About Sistema Aotearoa:
Launched in April 2011, Sistema Aotearoa is a music education and social intervention
initiative led by Auckland Philharmonia Orchestra, with funding for a two-year pilot programme
coming from the Ministry for Culture and Heritage. Sistema Aotearoa is based at Otara Music
Arts Centre (OMAC) in Otara town centre.

The first Sistema programme was founded in Venezuela in the mid-1970s. More than 400,000
children learn an orchestral instrument, and the programme has been credited with a drop in
youth crime, a rise in school attendance rates, and a reduction in the number of young people
falling into lives of gangs and drugs.

In New Zealand, initial indications suggested that the first Sistema intake would comprise 50
students; however, 80 children turned up on the first day. Sistema Aotearoa now has more
than children enrolled and attending regular classes in music instrument instruction.

The students are drawn from 7 primary schools, all within walking distance of OMAC. This is
part of the Sistema philosophy, whereby there should be no cost – and therefore no economic
barriers – to musical participation.

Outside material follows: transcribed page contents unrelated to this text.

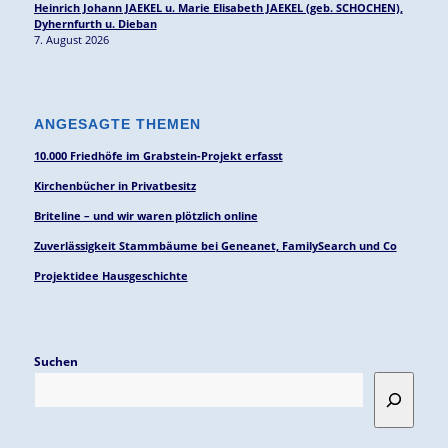
Heinrich Johann JAEKEL u. Marie Elisabeth JAEKEL (geb. SCHOCHEN),
Dyhernfurth u. Dieban
7. August 2026
ANGESAGTE THEMEN
10.000 Friedhöfe im Grabstein-Projekt erfasst
Kirchenbücher in Privatbesitz
Briteline – und wir waren plötzlich online
Zuverlässigkeit Stammbäume bei Geneanet, FamilySearch und Co
Projektidee Hausgeschichte
Suchen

Similarly, instruments are provided free of charge, as is the
tuition, which is supplied by professional musicians and music teachers.

As well as the after-school classes and school holiday immersion courses attended by the
core students, tutors from Sistema Aotearoa travel to the 7 schools during class time to give
lessons in general musicianship, meaning that the programme has now exposed 450 children
in the Otara area to the joys of music making.